### WHAT NEEDS TO BE DONE
The answer must consist of each line below that holds the word "Colombina", copied as it stands.
===== DATA TO EXAMINE
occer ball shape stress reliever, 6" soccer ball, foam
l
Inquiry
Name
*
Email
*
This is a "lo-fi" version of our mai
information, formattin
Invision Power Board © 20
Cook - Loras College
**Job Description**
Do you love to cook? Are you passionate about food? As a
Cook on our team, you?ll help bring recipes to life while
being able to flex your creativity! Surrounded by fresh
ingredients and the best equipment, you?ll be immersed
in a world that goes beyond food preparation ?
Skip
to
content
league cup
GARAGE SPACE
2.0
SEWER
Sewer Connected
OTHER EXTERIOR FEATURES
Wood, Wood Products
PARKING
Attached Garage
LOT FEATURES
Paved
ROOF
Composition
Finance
==========
===== DATA TO EXAMINE
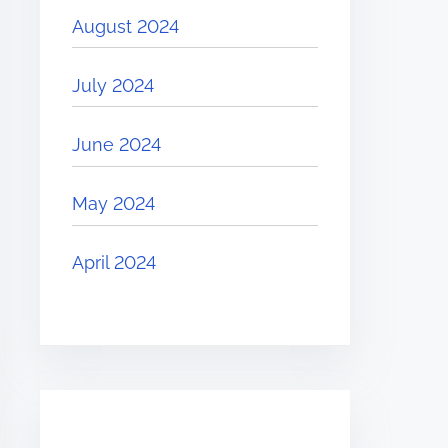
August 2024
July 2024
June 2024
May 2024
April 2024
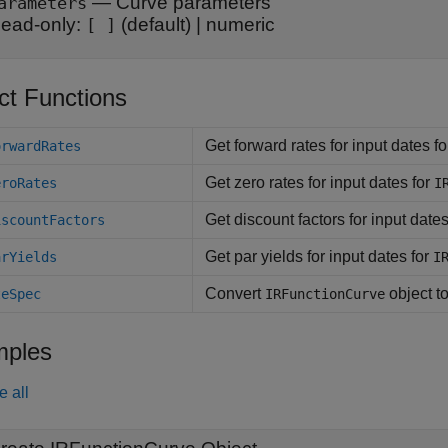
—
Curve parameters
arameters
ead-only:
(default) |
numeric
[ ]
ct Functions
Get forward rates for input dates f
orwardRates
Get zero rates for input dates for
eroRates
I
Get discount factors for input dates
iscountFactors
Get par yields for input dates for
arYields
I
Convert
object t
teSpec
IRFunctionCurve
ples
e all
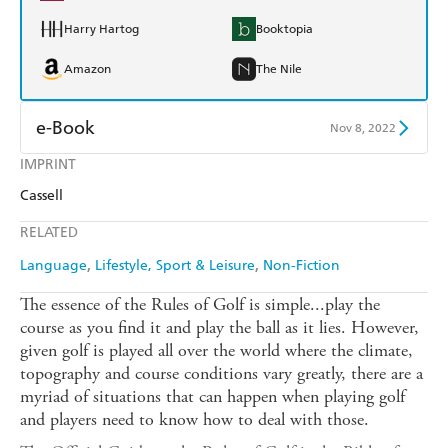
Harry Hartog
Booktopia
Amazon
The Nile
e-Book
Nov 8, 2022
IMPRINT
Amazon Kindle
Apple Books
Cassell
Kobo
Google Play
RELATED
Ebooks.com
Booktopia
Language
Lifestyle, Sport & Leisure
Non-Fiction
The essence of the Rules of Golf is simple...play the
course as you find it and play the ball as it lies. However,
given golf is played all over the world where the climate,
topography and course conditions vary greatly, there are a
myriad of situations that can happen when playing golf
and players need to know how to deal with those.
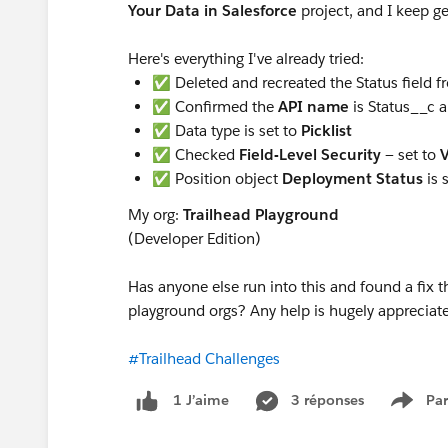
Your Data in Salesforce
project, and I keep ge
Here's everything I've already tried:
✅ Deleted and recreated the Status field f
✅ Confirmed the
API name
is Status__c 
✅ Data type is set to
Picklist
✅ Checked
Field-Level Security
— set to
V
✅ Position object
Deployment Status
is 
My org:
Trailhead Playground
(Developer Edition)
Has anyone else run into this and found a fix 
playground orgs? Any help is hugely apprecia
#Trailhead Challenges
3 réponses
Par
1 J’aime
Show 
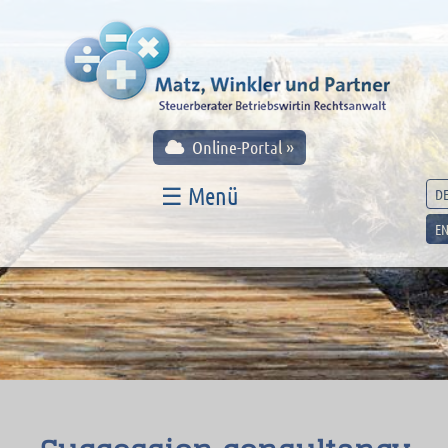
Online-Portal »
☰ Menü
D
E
==========
===== DATA TO EXAMINE
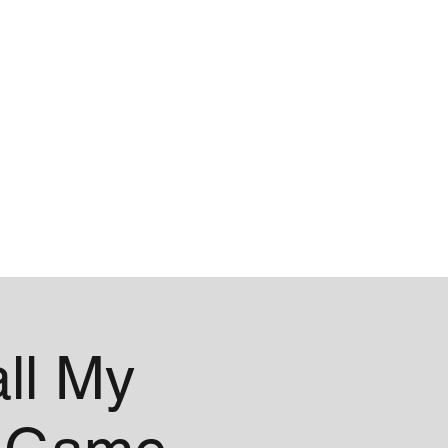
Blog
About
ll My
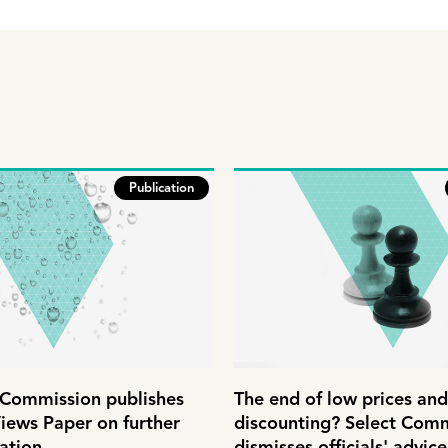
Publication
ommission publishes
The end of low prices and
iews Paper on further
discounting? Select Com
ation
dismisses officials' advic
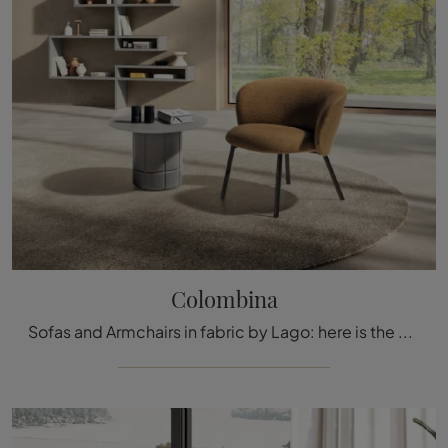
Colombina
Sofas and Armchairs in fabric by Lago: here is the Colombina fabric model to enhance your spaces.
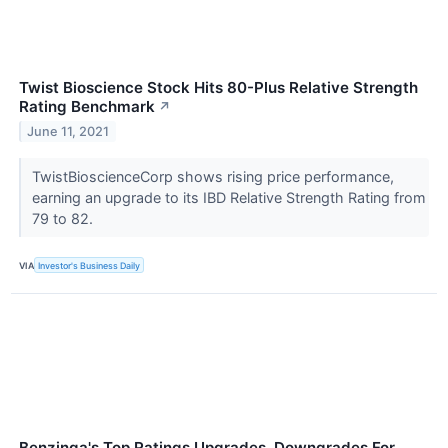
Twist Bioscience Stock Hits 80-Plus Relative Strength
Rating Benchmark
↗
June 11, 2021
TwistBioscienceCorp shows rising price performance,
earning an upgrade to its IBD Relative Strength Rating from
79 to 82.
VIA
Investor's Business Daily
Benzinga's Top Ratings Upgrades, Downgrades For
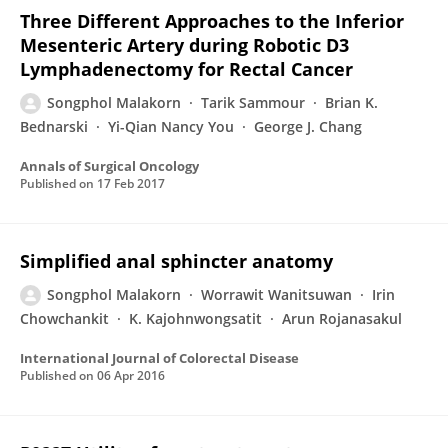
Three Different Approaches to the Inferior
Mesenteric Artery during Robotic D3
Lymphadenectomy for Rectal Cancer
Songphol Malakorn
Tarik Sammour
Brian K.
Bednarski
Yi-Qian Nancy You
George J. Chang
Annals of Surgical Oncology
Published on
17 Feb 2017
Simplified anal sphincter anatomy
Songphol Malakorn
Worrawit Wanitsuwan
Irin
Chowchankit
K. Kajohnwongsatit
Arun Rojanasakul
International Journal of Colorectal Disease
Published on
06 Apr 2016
==========
### RESPONSE FOR THIS EXERCISE
Colombina
Sofas and Armchairs in fabric by Lago: here is the Colombina fabric model to enhance your spaces.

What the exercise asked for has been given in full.